そして、焦りが増すごとに攻撃は精彩を欠いていき、的が大きくなっているはずにも関わらず、ゼロノスへと当たる攻撃は先ほどまでと殆ど変わってはいない。
完全に理解が出来ない状況に追い込まれていたイマジンは完全なパニック状態で剣を振っていたが――――――――
「なっ!!いつの間に…!?」
「…」
気が付けばイマジンとゼロノスとの距離は互いの剣が直接届く範囲にまで詰まっていたが、イマジンの剣はゼロノスの物に比べて軽く、攻撃を先に出せば間違いなく先手が取れる。
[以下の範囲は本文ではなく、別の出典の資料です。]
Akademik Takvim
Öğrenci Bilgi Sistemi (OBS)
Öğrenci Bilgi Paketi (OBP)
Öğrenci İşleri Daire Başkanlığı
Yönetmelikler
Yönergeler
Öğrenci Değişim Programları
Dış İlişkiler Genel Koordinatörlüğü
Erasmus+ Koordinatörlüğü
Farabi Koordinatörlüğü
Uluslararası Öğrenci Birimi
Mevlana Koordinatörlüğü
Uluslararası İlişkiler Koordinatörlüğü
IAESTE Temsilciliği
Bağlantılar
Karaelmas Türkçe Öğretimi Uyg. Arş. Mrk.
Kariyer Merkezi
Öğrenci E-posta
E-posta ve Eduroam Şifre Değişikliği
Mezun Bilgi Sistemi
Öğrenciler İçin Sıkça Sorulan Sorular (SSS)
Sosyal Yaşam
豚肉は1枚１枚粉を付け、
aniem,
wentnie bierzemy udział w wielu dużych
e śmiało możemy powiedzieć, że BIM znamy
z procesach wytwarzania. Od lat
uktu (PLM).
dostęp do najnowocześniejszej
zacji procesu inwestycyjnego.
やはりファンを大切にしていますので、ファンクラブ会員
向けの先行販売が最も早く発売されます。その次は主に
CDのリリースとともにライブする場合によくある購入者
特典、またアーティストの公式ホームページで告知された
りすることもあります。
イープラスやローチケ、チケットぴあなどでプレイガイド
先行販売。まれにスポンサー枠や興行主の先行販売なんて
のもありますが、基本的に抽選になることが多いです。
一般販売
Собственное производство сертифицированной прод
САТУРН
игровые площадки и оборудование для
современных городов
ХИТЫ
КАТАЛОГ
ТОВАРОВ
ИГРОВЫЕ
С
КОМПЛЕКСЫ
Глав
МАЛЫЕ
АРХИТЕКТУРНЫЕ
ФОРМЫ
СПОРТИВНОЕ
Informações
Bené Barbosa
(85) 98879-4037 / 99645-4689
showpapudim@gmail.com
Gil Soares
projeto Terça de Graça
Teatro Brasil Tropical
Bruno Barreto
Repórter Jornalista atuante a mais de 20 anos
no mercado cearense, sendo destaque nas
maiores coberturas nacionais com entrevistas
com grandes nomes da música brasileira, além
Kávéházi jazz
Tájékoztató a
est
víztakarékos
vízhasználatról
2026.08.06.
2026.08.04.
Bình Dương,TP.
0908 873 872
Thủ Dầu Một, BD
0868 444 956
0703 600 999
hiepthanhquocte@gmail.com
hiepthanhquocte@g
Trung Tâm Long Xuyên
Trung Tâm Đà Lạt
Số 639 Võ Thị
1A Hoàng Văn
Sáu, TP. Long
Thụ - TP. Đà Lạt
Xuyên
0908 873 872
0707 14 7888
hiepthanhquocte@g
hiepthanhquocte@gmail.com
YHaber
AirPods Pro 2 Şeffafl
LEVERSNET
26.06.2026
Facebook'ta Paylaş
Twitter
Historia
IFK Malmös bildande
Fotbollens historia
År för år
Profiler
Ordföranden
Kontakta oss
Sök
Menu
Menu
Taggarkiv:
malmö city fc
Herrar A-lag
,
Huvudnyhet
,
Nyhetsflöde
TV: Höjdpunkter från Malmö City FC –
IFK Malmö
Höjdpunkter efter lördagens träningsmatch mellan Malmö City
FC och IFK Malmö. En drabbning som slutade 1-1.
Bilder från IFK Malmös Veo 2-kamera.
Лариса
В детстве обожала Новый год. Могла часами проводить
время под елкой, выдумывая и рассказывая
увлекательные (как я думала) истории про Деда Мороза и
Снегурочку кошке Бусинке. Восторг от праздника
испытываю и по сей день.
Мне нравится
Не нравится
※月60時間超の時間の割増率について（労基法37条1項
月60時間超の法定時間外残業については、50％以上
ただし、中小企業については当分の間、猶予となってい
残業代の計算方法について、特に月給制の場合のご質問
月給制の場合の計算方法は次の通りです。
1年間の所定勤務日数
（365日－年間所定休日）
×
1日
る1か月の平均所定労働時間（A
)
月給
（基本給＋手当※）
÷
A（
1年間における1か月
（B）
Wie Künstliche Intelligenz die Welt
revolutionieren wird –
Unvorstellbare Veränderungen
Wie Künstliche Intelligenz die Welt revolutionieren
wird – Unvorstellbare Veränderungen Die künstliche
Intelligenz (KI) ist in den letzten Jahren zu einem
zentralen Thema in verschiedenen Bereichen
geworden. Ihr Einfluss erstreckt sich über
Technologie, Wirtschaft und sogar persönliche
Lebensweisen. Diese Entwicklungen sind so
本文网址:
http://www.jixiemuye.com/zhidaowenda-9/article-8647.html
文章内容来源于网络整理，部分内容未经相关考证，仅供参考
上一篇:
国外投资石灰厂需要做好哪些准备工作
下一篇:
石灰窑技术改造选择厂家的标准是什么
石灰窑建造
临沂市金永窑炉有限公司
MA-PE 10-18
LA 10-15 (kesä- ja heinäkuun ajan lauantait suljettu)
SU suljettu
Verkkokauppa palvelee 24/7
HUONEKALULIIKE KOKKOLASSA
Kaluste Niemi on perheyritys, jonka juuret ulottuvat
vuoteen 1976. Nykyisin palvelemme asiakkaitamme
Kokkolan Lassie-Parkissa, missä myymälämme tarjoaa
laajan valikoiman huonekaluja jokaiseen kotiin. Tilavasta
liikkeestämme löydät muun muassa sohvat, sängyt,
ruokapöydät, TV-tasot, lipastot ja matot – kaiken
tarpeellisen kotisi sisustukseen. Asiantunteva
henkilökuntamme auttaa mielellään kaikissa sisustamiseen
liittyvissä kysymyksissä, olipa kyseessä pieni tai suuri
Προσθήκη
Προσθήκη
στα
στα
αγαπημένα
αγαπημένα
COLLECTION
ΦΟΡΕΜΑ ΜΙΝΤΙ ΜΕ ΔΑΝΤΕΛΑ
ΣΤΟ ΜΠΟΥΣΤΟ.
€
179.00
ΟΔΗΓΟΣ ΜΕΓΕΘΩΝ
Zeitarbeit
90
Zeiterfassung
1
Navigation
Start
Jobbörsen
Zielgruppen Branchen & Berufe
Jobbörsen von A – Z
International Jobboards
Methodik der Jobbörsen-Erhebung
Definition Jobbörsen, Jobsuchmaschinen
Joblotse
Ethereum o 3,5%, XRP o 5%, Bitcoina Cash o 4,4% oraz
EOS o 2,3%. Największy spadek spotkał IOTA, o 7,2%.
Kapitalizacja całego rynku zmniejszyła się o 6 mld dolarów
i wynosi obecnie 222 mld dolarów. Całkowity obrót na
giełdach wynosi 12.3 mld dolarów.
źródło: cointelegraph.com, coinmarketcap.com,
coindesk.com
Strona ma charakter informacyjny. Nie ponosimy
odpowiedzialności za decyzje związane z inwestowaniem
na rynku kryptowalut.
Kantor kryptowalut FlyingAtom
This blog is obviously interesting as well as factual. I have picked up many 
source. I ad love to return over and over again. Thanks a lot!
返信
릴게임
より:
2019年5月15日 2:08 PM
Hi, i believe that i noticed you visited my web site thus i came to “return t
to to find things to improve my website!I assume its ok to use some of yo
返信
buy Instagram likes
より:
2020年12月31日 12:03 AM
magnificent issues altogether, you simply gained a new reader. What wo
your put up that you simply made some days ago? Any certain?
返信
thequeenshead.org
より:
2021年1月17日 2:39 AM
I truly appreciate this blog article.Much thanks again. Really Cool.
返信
焦っていた中でイマジンはそれを理解はし、ゼロノスよりも先に自身の剣を振るっていた。
「おらぁ!!」
「がっ!?…足!?」
「攻撃は剣だけじゃねぇんだよ!!」
が、先に攻撃を受けたのはイマジンの方だった。
先に自身の攻撃が当たると思っていたイマジンは混乱したが、答えは単純でゼロノスは剣ではなく蹴りでイマジンから先手を取って見せると、そこから更にゼロノスが攻撃を仕掛けていく。
「モモタロスに!!教わった!!
「がっ!?ぐっ!?」
「喧嘩が性に合う…!!」
「ごはっ!!…ふざけるな…!!」
その攻撃は最初のプロレス技や型があるような剣ではなく、殴打や蹴りや頭突きといった全く完全に型にはまらないモモタロス流の喧嘩殺法でイマジンを攻め立てるが、咄嗟の抵抗でイマジンは斬撃を飛ばして見せたが――――
「ふんっ!!」
「デネブ…!!」
「すまない…!!待たせたな…!!」
攻撃が彼女達に届く前にその間にようやくやってきたデネブが割り込み、攻撃を容易く防ぎ切って見せていた。
その姿を見たゼロノスはイマジンを殴り続けながらベルトからカードを引き抜き、そのまま裏返してみせていた。
「ちょっと遅いけど…!!折角だ…来い!!」
「あぁ!!」
そして、その言葉を聞いたデネブは良い声でゼロノスの言葉に応えてみせるのだった。